→ **YOUR GOAL**:
Write out the stretch of lines below that begins at the line with "[Instagram] (439, 2492)" and ends at the line with "[Sports Bar APP] (591, 2482)", including both, exactly as given and nothing more.
■ ■ ■
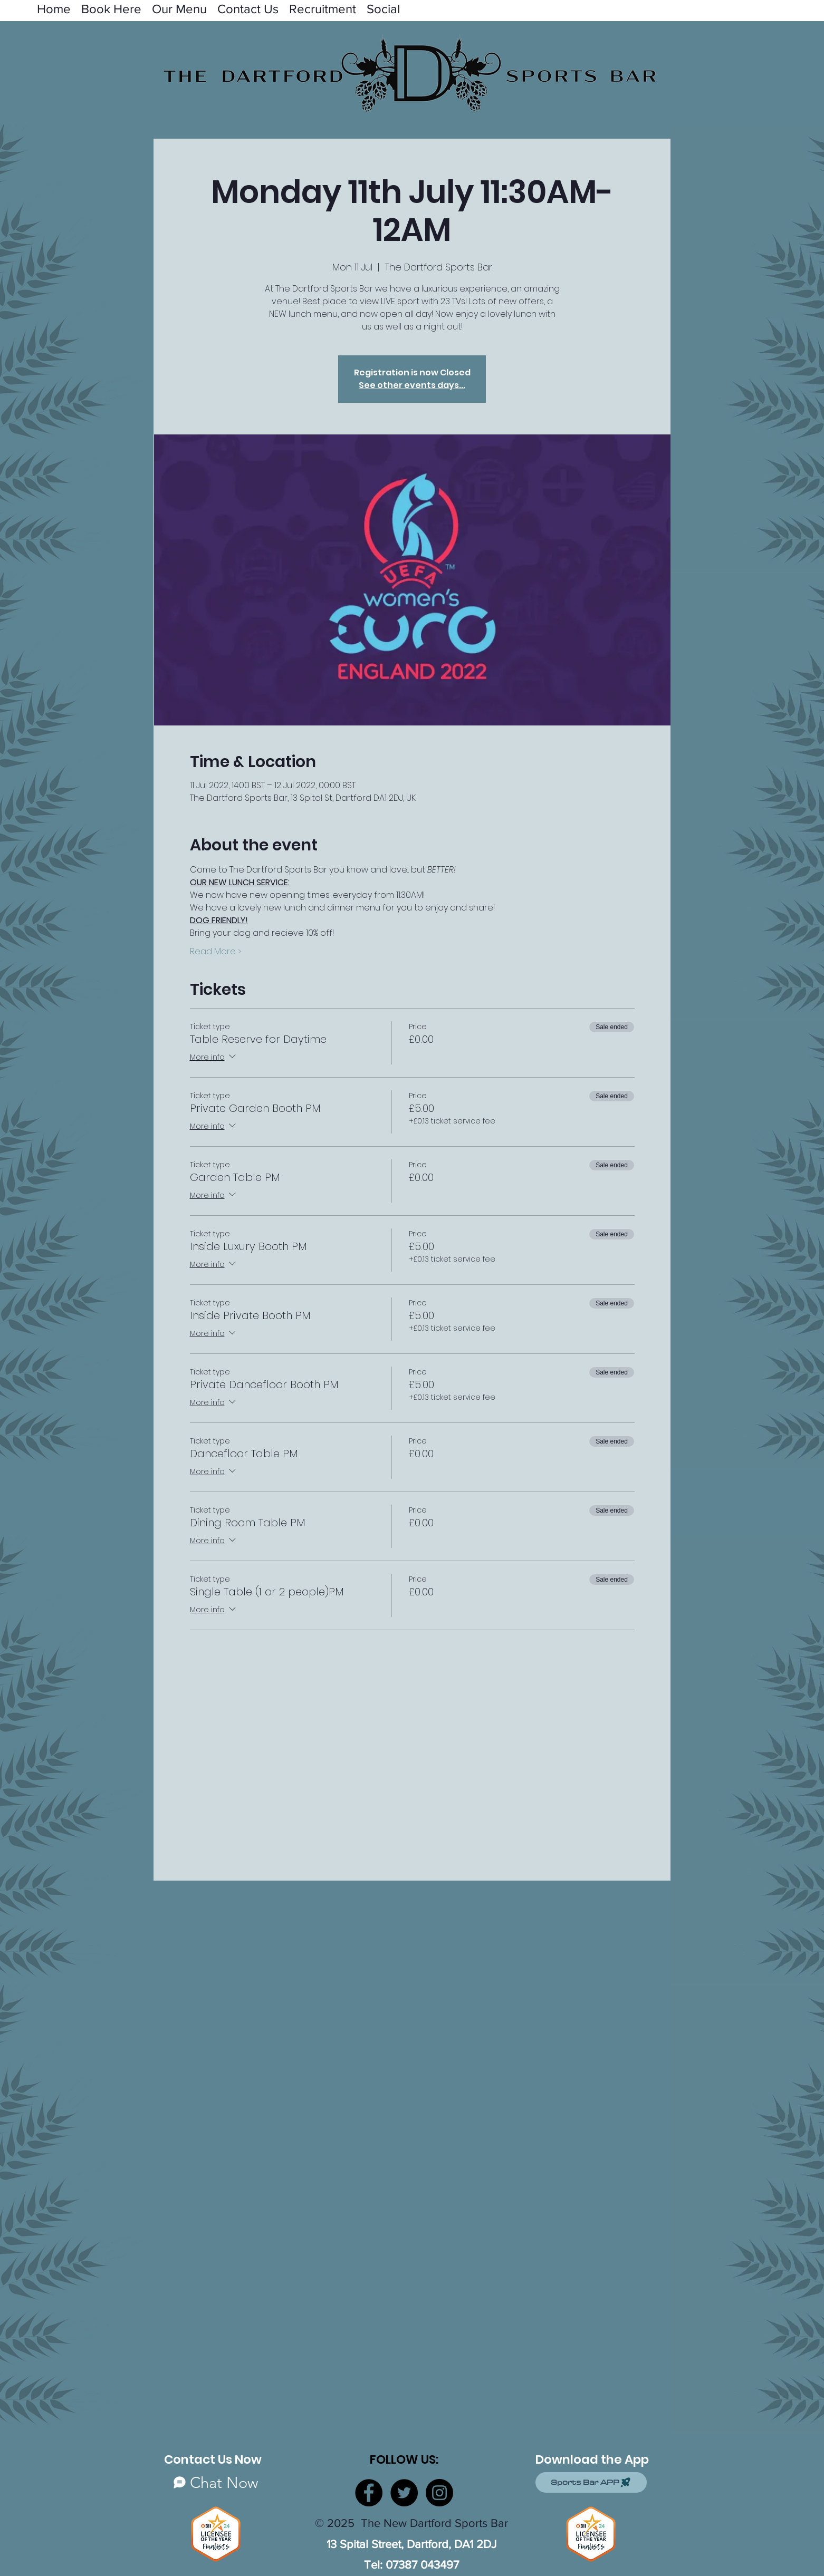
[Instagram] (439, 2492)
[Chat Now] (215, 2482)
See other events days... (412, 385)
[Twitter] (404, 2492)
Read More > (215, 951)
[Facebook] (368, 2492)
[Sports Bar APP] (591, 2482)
■ ■ ■
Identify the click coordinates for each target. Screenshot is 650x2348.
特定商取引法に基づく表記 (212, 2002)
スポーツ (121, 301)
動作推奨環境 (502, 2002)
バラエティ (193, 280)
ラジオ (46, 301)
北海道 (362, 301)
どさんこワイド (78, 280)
■ ■ ■
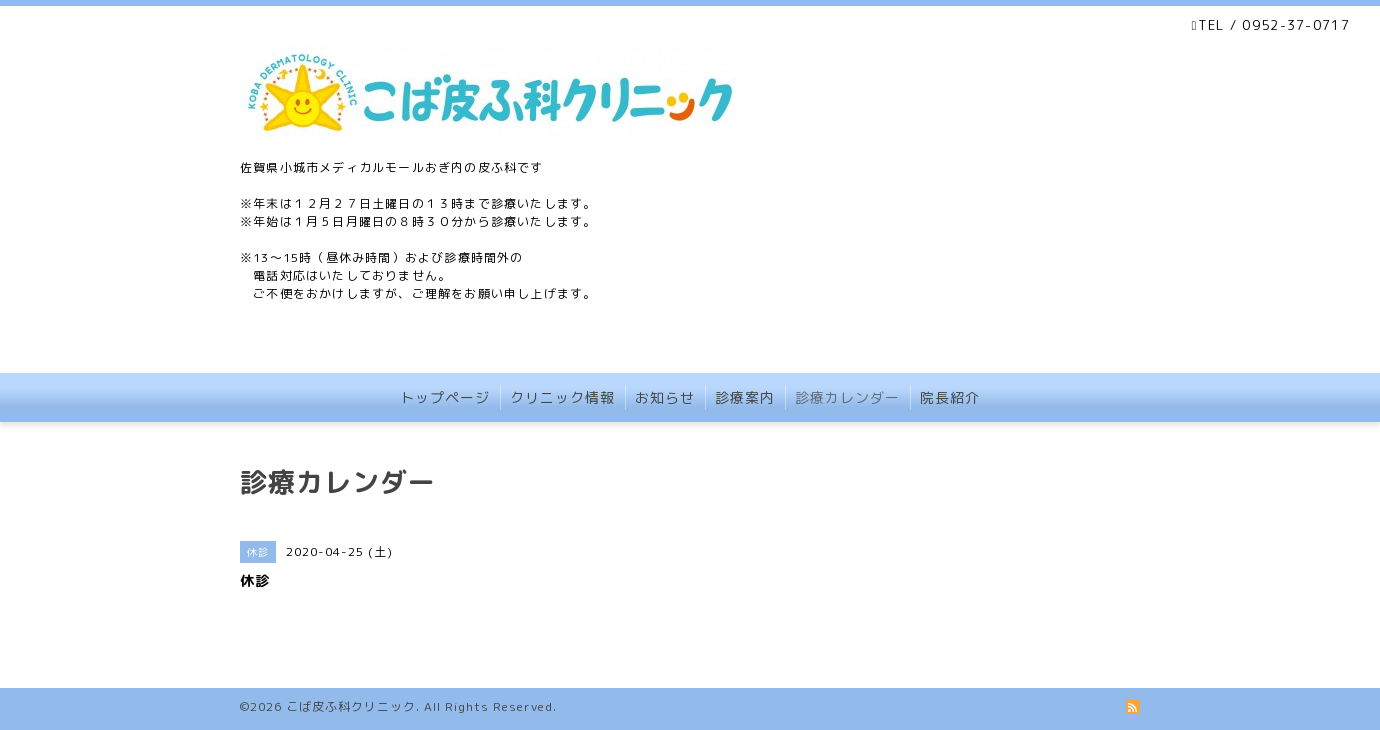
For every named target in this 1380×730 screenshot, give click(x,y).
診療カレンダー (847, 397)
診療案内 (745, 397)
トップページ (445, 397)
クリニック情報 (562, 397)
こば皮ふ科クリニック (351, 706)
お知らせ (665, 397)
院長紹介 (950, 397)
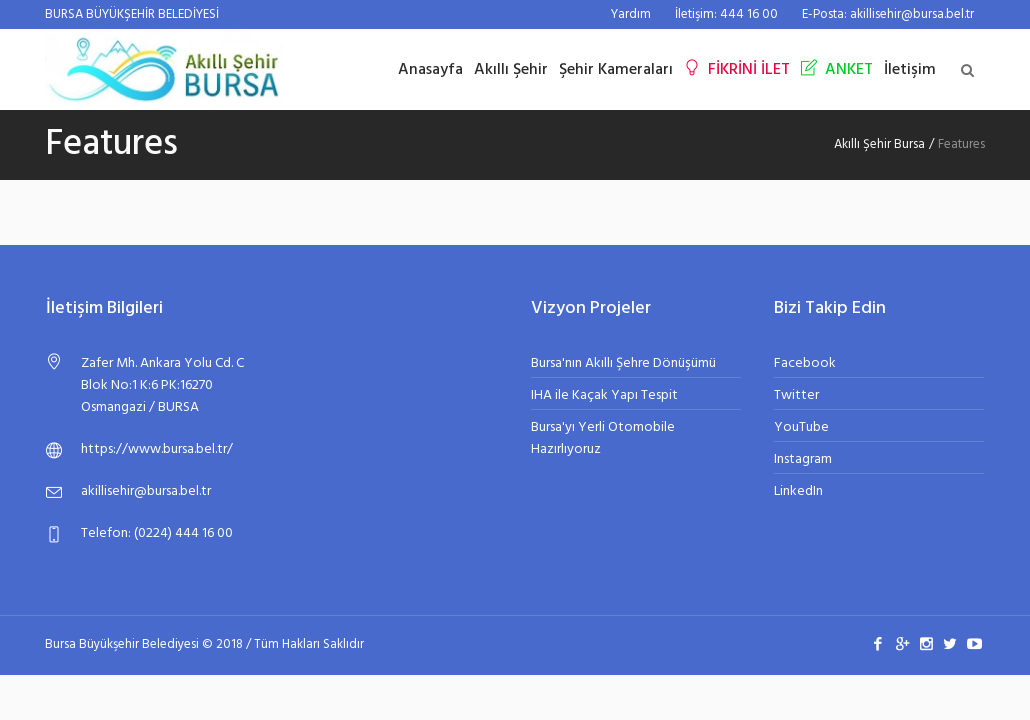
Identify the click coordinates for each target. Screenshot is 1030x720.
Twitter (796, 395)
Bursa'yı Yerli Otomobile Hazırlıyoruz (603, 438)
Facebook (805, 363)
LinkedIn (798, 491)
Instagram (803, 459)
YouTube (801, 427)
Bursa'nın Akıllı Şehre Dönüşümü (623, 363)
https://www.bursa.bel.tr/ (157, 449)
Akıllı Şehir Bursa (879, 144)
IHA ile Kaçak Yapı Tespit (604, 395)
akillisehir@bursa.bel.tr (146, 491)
■ ■ ■
→ **RESULT**:
[Instagram] (439, 2492)
[Chat Now] (215, 2482)
See other events days... (412, 385)
[Twitter] (404, 2492)
Read More > (215, 951)
[Facebook] (368, 2492)
[Sports Bar APP] (591, 2482)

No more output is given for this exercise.